Description of problem (please be detailed as possible and provide log snippests): - On shutting down 2 storage nodes of a zone, ceph cluster became unresponsive. ceph commands timed out. - Once the two nodes are up, there were 6 mon pods running. After a while, 5 remained, however 2 of them were running on same node. Version of all relevant components (if applicable): 4.10.5 Does this issue impact your ability to continue to work with the product (please explain in detail what is the user impact)? Yes, blocking the platform to go live Is there any workaround available to the best of your knowledge? No Rate from 1 - 5 the complexity of the scenario you performed that caused this bug (1 - very simple, 5 - very complex)? 2 Can this issue reproducible?
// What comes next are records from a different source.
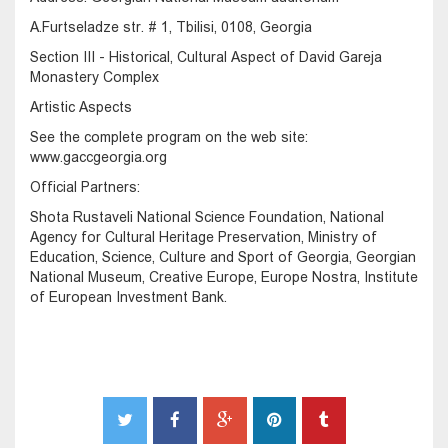
A.Furtseladze str. # 1, Tbilisi, 0108, Georgia
Section III - Historical, Cultural Aspect of David Gareja
Monastery Complex
Artistic Aspects
See the complete program on the web site:
www.gaccgeorgia.org
Official Partners:
Shota Rustaveli National Science Foundation, National
Agency for Cultural Heritage Preservation, Ministry of
Education, Science, Culture and Sport of Georgia, Georgian
National Museum, Creative Europe, Europe Nostra, Institute
of European Investment Bank.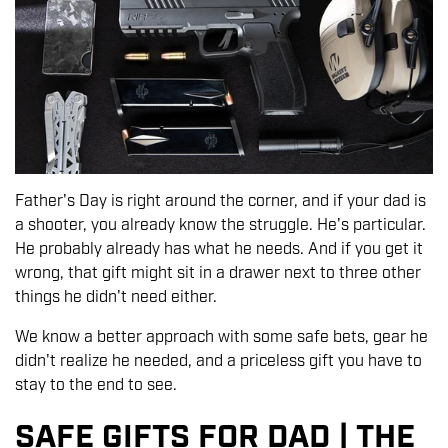
Father's Day is right around the corner, and if your dad is
a shooter, you already know the struggle. He's particular.
He probably already has what he needs. And if you get it
wrong, that gift might sit in a drawer next to three other
things he didn't need either.
We know a better approach with some safe bets, gear he
didn't realize he needed, and a priceless gift you have to
stay to the end to see.
SAFE GIFTS FOR DAD | THE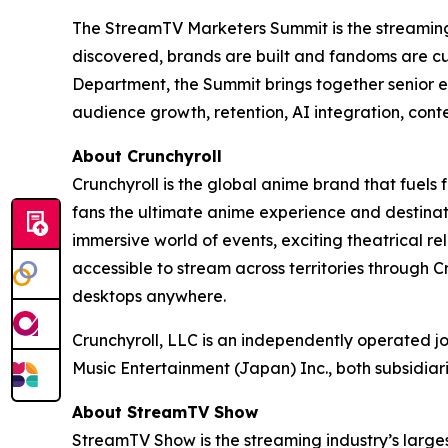
The StreamTV Marketers Summit is the streaming i
discovered, brands are built and fandoms are c
Department, the Summit brings together senior e
audience growth, retention, AI integration, cont
About Crunchyroll
Crunchyroll is the global anime brand that fuels 
fans the ultimate anime experience and destinat
immersive world of events, exciting theatrical 
accessible to stream across territories through
desktops anywhere.
Crunchyroll, LLC is an independently operated j
Music Entertainment (Japan) Inc., both subsidia
About StreamTV Show
StreamTV Show is the streaming industry’s larges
Yes, in customer's environment Can this issue reproduce from the UI? Yes If this is a regression, please provide more details to justify this: Steps to Reproduce: 1. Deploy ODF stretch cluster 2. Shut down 2 storage nodes from a zone. 3. Ceph commands become unresponsive 4. Bring up 2 nodes 5. 6 mon pods are running 6. After a while, 6th one disappears, now out of 5 mons, 2 mons are running on same node Actual results: ceph cluster unresponsive when nodes were down. 2 mons on one storage node Expected results: - Since more than 50% of ceph nodes are up, ceph cluster should not be unresponsive, commands should not time out - 1 mon pod on each storage node and one on arbiter node. Additional info: In next private comment.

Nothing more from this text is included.